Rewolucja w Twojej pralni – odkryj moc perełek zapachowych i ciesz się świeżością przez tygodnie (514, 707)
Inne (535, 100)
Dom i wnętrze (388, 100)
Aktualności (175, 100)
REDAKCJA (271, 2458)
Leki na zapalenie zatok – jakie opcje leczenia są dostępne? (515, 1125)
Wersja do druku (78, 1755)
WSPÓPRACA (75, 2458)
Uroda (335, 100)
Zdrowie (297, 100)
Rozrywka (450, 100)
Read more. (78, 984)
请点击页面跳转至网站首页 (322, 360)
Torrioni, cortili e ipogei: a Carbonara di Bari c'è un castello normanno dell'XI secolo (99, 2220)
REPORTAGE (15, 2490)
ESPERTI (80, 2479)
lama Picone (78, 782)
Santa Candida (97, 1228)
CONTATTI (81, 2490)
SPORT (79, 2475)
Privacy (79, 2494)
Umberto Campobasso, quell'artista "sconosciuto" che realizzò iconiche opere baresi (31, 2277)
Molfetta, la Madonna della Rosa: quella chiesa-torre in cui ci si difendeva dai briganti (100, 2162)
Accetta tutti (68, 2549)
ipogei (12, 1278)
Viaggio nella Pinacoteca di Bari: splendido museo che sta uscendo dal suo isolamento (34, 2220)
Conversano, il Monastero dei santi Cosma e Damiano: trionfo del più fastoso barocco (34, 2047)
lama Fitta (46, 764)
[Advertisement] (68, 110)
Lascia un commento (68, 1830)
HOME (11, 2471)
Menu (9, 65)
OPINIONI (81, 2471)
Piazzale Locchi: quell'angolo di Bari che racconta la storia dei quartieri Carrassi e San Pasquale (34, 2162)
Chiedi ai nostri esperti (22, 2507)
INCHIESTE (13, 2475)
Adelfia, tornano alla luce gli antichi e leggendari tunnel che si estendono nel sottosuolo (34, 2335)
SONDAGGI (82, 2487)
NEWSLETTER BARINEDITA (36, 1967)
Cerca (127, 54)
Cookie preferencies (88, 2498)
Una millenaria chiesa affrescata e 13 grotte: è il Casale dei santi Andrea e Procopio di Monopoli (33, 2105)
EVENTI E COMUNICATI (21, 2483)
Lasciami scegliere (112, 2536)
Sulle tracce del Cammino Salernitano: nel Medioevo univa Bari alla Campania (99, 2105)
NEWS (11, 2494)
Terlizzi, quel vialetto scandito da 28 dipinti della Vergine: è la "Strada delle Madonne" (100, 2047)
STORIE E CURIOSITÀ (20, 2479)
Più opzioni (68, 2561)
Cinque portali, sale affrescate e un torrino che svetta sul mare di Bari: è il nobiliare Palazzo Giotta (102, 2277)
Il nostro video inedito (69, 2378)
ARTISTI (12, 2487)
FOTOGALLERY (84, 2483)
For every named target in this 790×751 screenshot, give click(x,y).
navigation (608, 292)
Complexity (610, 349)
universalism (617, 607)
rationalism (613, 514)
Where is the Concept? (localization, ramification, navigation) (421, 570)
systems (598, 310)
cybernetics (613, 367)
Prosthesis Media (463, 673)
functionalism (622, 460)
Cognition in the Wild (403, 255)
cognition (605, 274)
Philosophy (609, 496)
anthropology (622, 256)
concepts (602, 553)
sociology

• • •

--- Problem details ---
Using the data above, repeat exactly the lines that begin at the line with "REPORTAGE (15, 2490)" and end at the line with "Più opzioni (68, 2561)", both ends included.

--- Task output ---
REPORTAGE (15, 2490)
ESPERTI (80, 2479)
lama Picone (78, 782)
Santa Candida (97, 1228)
CONTATTI (81, 2490)
SPORT (79, 2475)
Privacy (79, 2494)
Umberto Campobasso, quell'artista "sconosciuto" che realizzò iconiche opere baresi (31, 2277)
Molfetta, la Madonna della Rosa: quella chiesa-torre in cui ci si difendeva dai briganti (100, 2162)
Accetta tutti (68, 2549)
ipogei (12, 1278)
Viaggio nella Pinacoteca di Bari: splendido museo che sta uscendo dal suo isolamento (34, 2220)
Conversano, il Monastero dei santi Cosma e Damiano: trionfo del più fastoso barocco (34, 2047)
lama Fitta (46, 764)
[Advertisement] (68, 110)
Lascia un commento (68, 1830)
HOME (11, 2471)
Menu (9, 65)
OPINIONI (81, 2471)
Piazzale Locchi: quell'angolo di Bari che racconta la storia dei quartieri Carrassi e San Pasquale (34, 2162)
Chiedi ai nostri esperti (22, 2507)
INCHIESTE (13, 2475)
Adelfia, tornano alla luce gli antichi e leggendari tunnel che si estendono nel sottosuolo (34, 2335)
SONDAGGI (82, 2487)
NEWSLETTER BARINEDITA (36, 1967)
Cerca (127, 54)
Cookie preferencies (88, 2498)
Una millenaria chiesa affrescata e 13 grotte: è il Casale dei santi Andrea e Procopio di Monopoli (33, 2105)
EVENTI E COMUNICATI (21, 2483)
Lasciami scegliere (112, 2536)
Sulle tracce del Cammino Salernitano: nel Medioevo univa Bari alla Campania (99, 2105)
NEWS (11, 2494)
Terlizzi, quel vialetto scandito da 28 dipinti della Vergine: è la "Strada delle Madonne" (100, 2047)
STORIE E CURIOSITÀ (20, 2479)
Più opzioni (68, 2561)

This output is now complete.